There is water to be held within the hyporheic (groundwater) zone beneath floodplains, if only we could reduce stream incision, which drives the water table downward and shunts water off the landscape. There is later-season water to be found through snowpack-tree canopy gap dynamics, as thick tree canopies can intercept and prevent a building snowpack in some areas or protect it, through shading, in others. There is water to be saved from leaking irrigation canals — canals that could be lined — and the saved water returned to the creeks and rivers where it is most needed. 

Agriculture in Washington's shrub-steppe. Photo by Keith Lazelle.

While the landscape requires extensive restoration on all these fronts, they are tangible projects that can be assessed, quantified and implemented. They include components that can be addressed from the ridgetop to the river. They represent integrated scientific disciplines and diverse resource-management techniques. The represent a recognition that there is water slipping away in inefficiencies throughout the system.

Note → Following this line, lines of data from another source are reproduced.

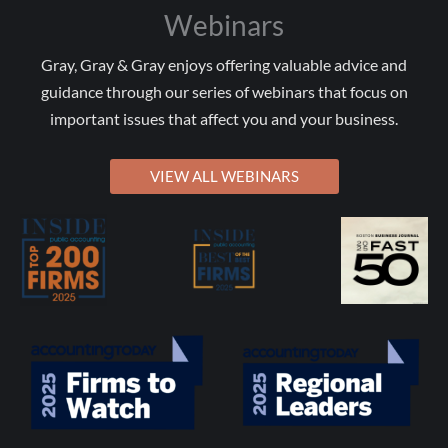
Webinars
Gray, Gray & Gray enjoys offering valuable advice and
guidance through our series of webinars that focus on
important issues that affect you and your business.
VIEW ALL WEBINARS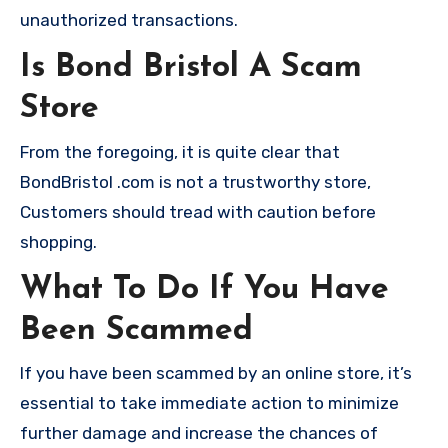
unauthorized transactions.
Is Bond Bristol A Scam
Store
From the foregoing, it is quite clear that
BondBristol .com is not a trustworthy store,
Customers should tread with caution before
shopping.
What To Do If You Have
Been Scammed
If you have been scammed by an online store, it’s
essential to take immediate action to minimize
further damage and increase the chances of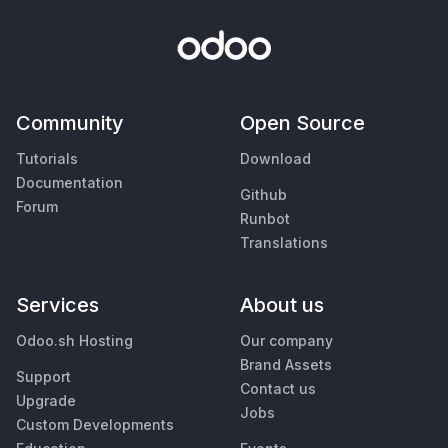
Community
Open Source
Tutorials
Download
Documentation
Github
Forum
Runbot
Translations
Services
About us
Odoo.sh Hosting
Our company
Brand Assets
Support
Contact us
Upgrade
Jobs
Custom Developments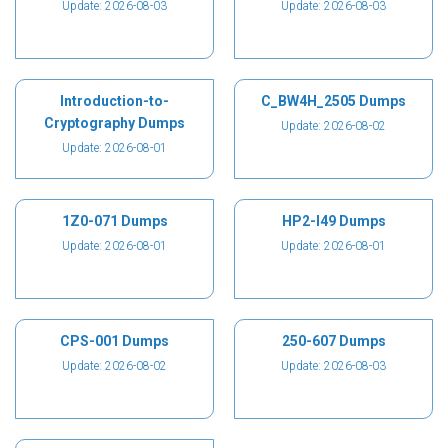
Update: 2026-08-03
Update: 2026-08-03
Introduction-to-
C_BW4H_2505 Dumps
Cryptography Dumps
Update: 2026-08-02
Update: 2026-08-01
1Z0-071 Dumps
HP2-I49 Dumps
Update: 2026-08-01
Update: 2026-08-01
CPS-001 Dumps
250-607 Dumps
Update: 2026-08-02
Update: 2026-08-03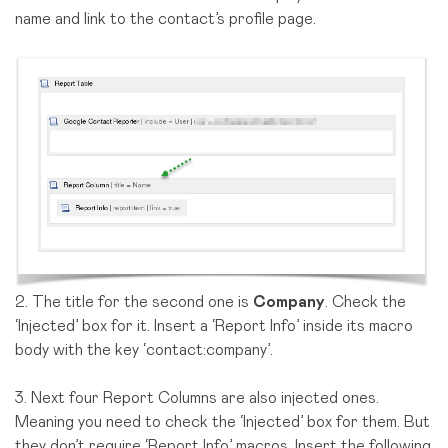
name and link to the contact’s profile page.
2. The title for the second one is
Company
. Check the
‘Injected’ box for it. Insert a ‘Report Info’ inside its macro
body with the key ‘contact:company’.
3. Next four Report Columns are also injected ones.
Meaning you need to check the ‘Injected’ box for them. But
they don’t require ‘Report Info’ macros. Insert the following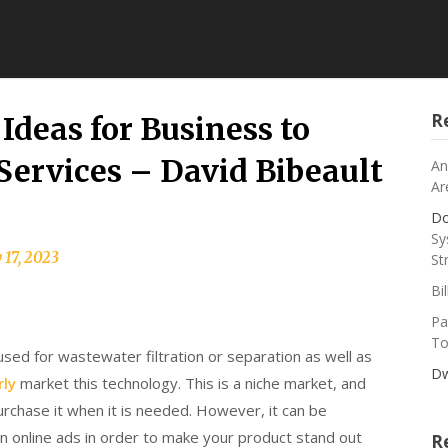
R
Ideas for Business to
 Services – David Bibeault
An
Ar
Do
Sy
 17, 2023
St
Bi
Pa
To
sed for wastewater filtration or separation as well as
Dw
ly
market this technology. This is a niche market, and
urchase it when it is needed. However, it can be
in online ads in order to make your product stand out
R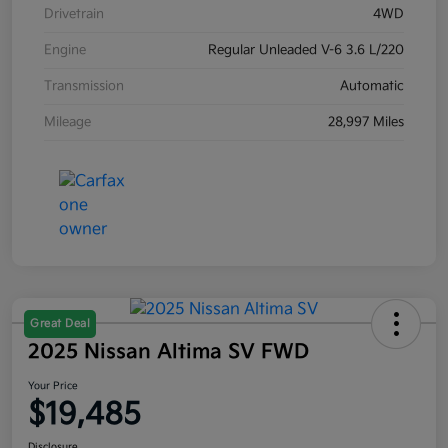
Drivetrain
4WD
Engine
Regular Unleaded V-6 3.6 L/220
Transmission
Automatic
Mileage
28,997 Miles
Great Deal
2025 Nissan Altima SV FWD
Your Price
$19,485
Disclosure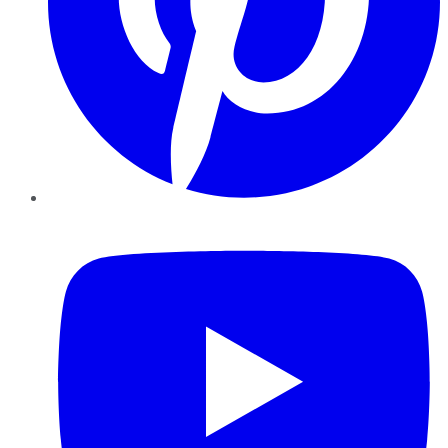
YouTube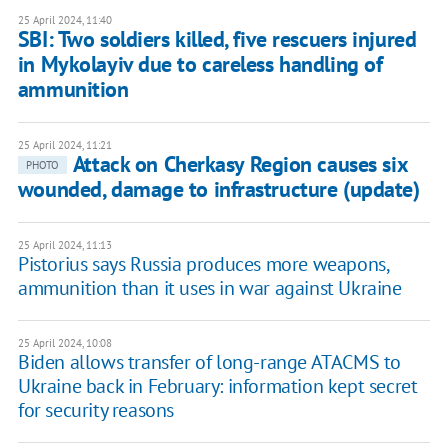
25 April 2024, 11:40
SBI: Two soldiers killed, five rescuers injured
in Mykolayiv due to careless handling of
ammunition
25 April 2024, 11:21
Attack on Cherkasy Region causes six
PHOTO
wounded, damage to infrastructure (update)
25 April 2024, 11:13
Pistorius says Russia produces more weapons,
ammunition than it uses in war against Ukraine
25 April 2024, 10:08
Biden allows transfer of long-range ATACMS to
Ukraine back in February: information kept secret
for security reasons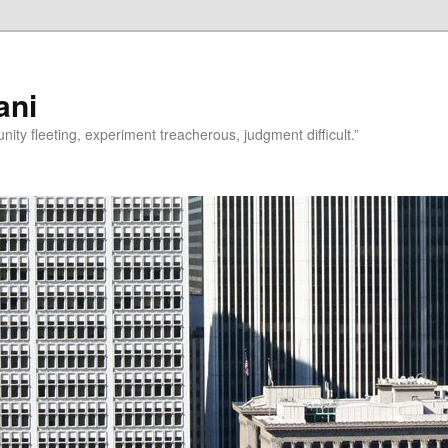
ani
rtunity fleeting, experiment treacherous, judgment difficult.”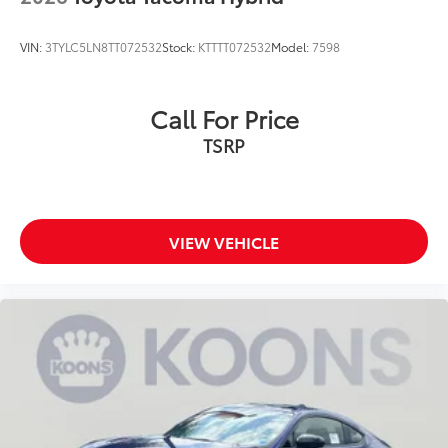
VIN:
3TYLC5LN8TT072532
Stock:
KTTTT072532
Model:
7598
Call For Price
TSRP
VIEW VEHICLE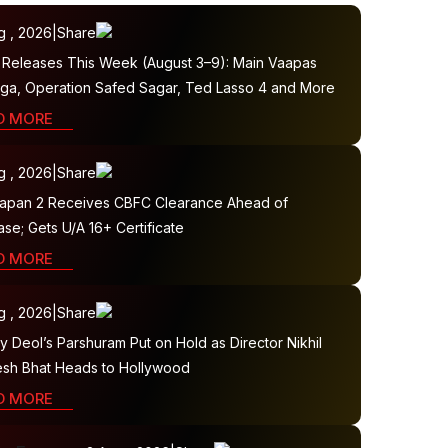
g , 2026
|
Share
Releases This Week (August 3–9): Main Vaapas
ga, Operation Safed Sagar, Ted Lasso 4 and More
D MORE
g , 2026
|
Share
apan 2 Receives CBFC Clearance Ahead of
se; Gets U/A 16+ Certificate
D MORE
g , 2026
|
Share
 Deol’s Parshuram Put on Hold as Director Nikhil
sh Bhat Heads to Hollywood
D MORE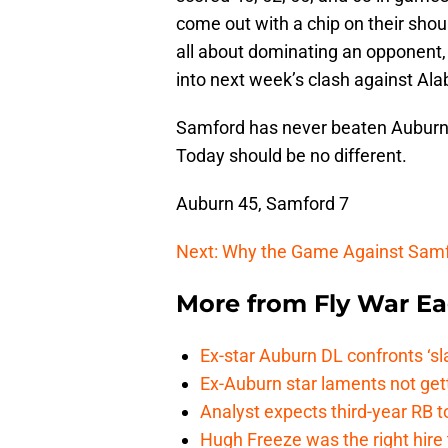
come out with a chip on their shou
all about dominating an opponent
into next week’s clash against Al
Samford has never beaten Auburn, 
Today should be no different.
Auburn 45, Samford 7
Next: Why the Game Against Samf
More from
Fly War Ea
Ex-star Auburn DL confronts ‘s
Ex-Auburn star laments not get
Analyst expects third-year RB t
Hugh Freeze was the right hire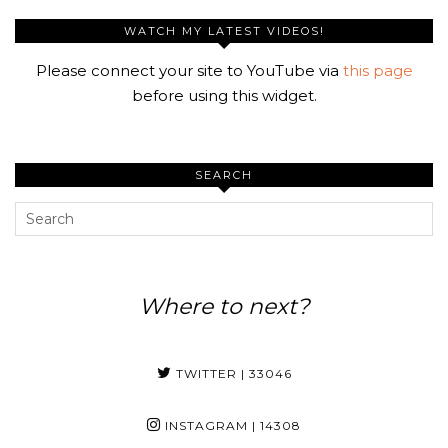
WATCH MY LATEST VIDEOS!
Please connect your site to YouTube via
this page
before using this widget.
SEARCH
Where to next?
TWITTER
| 33046
INSTAGRAM
| 14308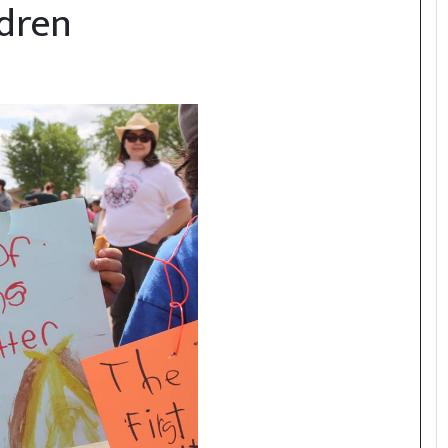
ldren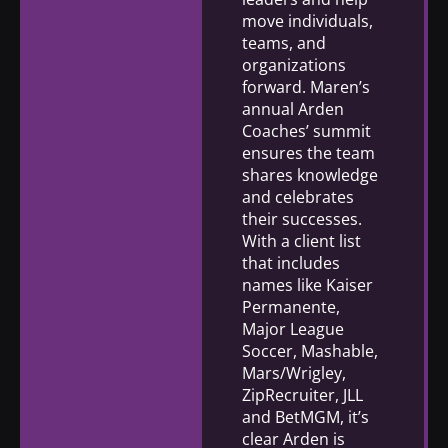
move individuals,
teams, and
organizations
forward. Maren’s
annual Arden
Coaches’ summit
ensures the team
shares knowledge
and celebrates
their successes.
With a client list
that includes
names like Kaiser
Permanente,
Major League
Soccer, Mashable,
Mars/Wrigley,
ZipRecruiter, JLL
and BetMGM, it’s
clear Arden is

And lucky for us, we have the state of California to help us out as we rethink water for the future. During the recent, prolonged drought in California, people were lining up below freeway overpasses to gather stormwater runoff in 5 gallon buckets.  As they drove their pickups home to water their plants with toxic effluent, it became clear that every single drop of water is a resource; polluted or not. 

A satellite view of California and the Sierra Nevadas in 2014 during its multiyear drought. Photo © NASA

So as we design our Washington conservation programs, let us remember that you cannot have thriving communities and thriving nature without water for both. California has felt this pressure and is innovating as a result of having experienced great pain. From a climate perspective, Central Washington is not far behind. 

Perhaps a look to the south will provide helpful guidance to our conservation programs as they relate to freshwater, because we all know that when it comes to water allocation, not everyone is invited to play in their tennis whites.